What the task requires =
Whenever a line in the data contains "overdoses", show that line.

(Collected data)
BEGIN

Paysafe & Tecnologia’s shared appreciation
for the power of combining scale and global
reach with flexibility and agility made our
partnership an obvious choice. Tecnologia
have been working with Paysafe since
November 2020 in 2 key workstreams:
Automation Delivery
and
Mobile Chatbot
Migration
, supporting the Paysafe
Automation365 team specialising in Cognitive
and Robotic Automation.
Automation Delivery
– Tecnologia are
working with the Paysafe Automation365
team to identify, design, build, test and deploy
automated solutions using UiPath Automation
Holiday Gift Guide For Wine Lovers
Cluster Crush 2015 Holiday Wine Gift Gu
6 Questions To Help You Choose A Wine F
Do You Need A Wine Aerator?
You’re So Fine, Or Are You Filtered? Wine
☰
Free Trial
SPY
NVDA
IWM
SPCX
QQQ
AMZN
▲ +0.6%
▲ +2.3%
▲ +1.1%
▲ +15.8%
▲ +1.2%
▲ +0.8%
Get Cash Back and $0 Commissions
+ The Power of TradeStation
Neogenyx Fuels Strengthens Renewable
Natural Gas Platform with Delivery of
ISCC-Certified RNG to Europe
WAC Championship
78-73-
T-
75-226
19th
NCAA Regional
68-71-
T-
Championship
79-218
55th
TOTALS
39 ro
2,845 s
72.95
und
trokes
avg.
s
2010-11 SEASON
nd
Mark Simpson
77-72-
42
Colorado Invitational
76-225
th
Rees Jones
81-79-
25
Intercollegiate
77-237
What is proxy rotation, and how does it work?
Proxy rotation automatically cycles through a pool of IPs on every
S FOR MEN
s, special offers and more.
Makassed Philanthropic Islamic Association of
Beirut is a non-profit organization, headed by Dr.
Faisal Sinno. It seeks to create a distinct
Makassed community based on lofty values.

END
BEGIN

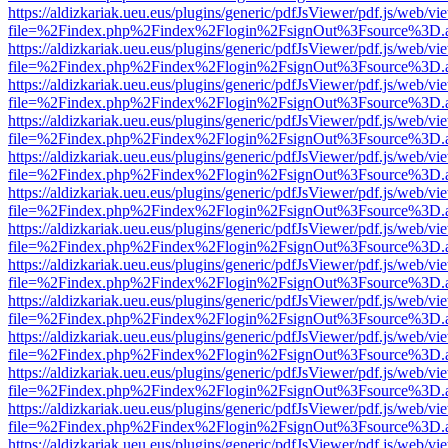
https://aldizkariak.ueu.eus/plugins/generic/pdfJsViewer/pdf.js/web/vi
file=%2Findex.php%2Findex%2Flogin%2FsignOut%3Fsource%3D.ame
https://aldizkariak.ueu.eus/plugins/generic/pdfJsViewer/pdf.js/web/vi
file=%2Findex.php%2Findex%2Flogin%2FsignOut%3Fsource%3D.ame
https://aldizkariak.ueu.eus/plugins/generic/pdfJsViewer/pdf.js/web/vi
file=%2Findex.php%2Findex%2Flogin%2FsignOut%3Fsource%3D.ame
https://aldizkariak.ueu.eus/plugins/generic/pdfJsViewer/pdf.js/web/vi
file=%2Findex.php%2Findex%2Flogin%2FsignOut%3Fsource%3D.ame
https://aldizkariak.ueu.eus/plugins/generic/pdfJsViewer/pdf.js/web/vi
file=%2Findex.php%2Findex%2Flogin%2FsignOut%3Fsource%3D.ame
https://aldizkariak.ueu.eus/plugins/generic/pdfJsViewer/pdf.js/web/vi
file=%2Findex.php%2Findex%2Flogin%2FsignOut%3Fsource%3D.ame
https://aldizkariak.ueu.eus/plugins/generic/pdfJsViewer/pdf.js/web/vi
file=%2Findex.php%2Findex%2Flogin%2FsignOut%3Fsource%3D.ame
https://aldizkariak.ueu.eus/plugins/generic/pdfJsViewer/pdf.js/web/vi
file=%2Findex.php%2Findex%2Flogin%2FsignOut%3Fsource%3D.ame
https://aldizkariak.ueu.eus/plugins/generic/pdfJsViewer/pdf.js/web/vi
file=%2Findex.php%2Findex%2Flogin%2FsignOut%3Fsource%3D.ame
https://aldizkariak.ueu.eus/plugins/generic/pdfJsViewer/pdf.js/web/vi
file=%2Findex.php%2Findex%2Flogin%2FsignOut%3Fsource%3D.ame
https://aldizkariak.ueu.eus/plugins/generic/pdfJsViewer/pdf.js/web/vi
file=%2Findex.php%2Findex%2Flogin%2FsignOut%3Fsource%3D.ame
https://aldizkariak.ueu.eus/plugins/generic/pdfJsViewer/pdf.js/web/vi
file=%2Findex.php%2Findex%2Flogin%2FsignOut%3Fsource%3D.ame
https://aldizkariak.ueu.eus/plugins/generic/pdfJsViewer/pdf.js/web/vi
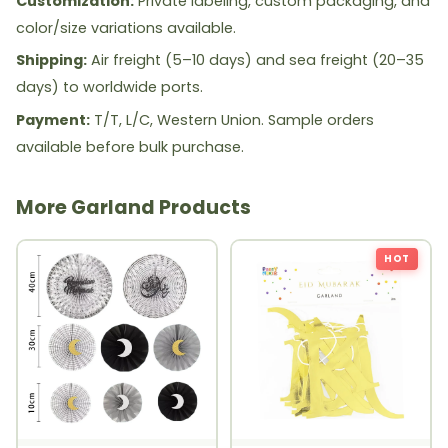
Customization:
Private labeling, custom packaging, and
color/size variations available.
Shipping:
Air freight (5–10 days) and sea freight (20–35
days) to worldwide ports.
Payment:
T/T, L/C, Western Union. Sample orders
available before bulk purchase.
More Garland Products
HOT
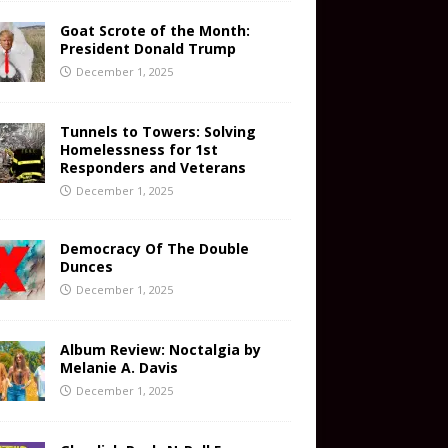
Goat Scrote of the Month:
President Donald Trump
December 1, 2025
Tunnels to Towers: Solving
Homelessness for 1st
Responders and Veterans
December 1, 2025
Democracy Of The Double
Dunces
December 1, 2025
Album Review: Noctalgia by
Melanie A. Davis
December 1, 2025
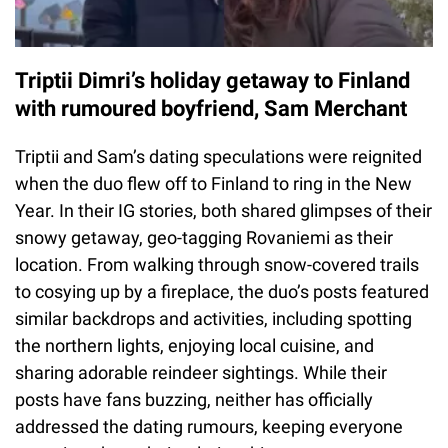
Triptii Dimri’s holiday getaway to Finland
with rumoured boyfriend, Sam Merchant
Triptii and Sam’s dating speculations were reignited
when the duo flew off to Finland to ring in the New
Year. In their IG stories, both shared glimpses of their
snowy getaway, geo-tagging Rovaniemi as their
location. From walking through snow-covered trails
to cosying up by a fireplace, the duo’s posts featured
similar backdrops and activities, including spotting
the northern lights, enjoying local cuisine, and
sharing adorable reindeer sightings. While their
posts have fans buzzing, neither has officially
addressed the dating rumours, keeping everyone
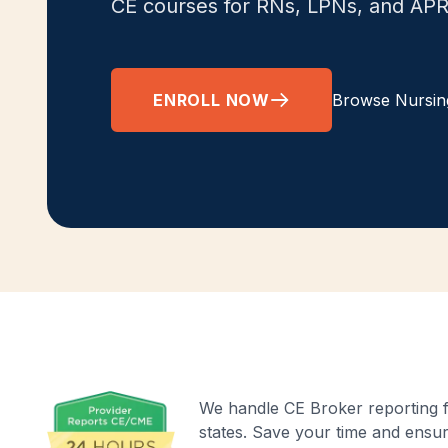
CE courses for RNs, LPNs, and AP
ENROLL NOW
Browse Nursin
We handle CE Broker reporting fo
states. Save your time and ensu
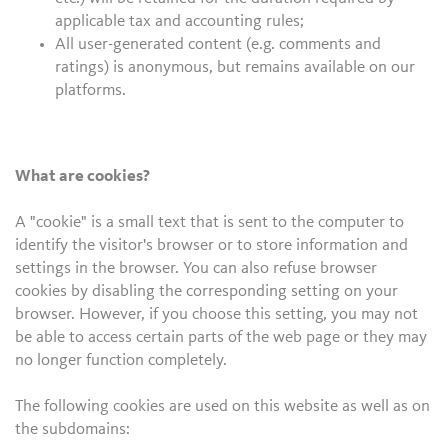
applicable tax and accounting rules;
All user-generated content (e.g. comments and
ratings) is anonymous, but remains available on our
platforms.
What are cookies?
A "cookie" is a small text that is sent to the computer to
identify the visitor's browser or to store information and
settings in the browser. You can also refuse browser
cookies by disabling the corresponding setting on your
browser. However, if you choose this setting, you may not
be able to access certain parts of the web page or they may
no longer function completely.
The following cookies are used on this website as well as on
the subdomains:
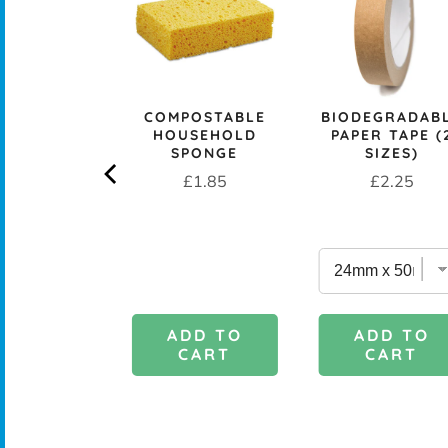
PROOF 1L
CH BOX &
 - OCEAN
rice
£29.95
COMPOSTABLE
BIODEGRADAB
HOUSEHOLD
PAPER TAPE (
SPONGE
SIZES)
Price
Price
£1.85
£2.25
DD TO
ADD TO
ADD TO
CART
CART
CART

END
BEGIN

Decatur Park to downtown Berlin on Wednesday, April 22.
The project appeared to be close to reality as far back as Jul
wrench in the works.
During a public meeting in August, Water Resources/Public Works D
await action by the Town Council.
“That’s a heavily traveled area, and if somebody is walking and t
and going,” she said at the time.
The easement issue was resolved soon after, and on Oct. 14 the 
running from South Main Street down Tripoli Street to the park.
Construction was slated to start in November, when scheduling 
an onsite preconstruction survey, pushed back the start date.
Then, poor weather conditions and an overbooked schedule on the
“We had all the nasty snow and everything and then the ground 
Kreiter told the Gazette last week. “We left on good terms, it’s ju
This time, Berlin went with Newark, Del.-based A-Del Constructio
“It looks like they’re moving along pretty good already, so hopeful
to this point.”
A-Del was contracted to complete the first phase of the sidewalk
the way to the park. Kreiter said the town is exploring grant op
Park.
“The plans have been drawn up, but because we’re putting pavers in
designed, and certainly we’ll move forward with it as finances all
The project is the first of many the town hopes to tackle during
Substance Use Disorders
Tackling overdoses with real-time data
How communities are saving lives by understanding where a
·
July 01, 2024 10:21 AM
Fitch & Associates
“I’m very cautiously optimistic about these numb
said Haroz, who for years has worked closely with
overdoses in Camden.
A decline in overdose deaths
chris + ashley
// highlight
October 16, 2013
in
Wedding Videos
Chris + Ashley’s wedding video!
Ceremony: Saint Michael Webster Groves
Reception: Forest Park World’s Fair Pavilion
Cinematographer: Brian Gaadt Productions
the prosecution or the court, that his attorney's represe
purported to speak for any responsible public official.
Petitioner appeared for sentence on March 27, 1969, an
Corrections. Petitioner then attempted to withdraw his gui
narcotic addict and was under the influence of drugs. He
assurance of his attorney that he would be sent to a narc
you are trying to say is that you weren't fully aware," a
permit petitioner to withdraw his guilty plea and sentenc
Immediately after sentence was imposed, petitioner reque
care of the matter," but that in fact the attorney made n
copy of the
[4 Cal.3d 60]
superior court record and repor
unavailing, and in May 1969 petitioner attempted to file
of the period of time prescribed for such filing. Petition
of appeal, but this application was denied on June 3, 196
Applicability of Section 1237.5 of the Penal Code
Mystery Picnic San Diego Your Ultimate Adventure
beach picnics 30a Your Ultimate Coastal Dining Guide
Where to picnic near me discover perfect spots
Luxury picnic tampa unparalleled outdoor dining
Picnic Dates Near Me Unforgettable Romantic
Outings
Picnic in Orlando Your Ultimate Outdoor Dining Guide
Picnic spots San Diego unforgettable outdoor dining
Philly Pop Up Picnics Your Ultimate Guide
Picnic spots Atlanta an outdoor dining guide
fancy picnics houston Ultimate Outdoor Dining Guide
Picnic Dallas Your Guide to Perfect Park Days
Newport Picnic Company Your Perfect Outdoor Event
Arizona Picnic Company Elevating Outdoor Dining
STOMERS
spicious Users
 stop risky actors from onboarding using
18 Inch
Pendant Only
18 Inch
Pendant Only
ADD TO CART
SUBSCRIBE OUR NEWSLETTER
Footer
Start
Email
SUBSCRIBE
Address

END

Response area =
Tackling overdoses with real-time data
overdoses in Camden.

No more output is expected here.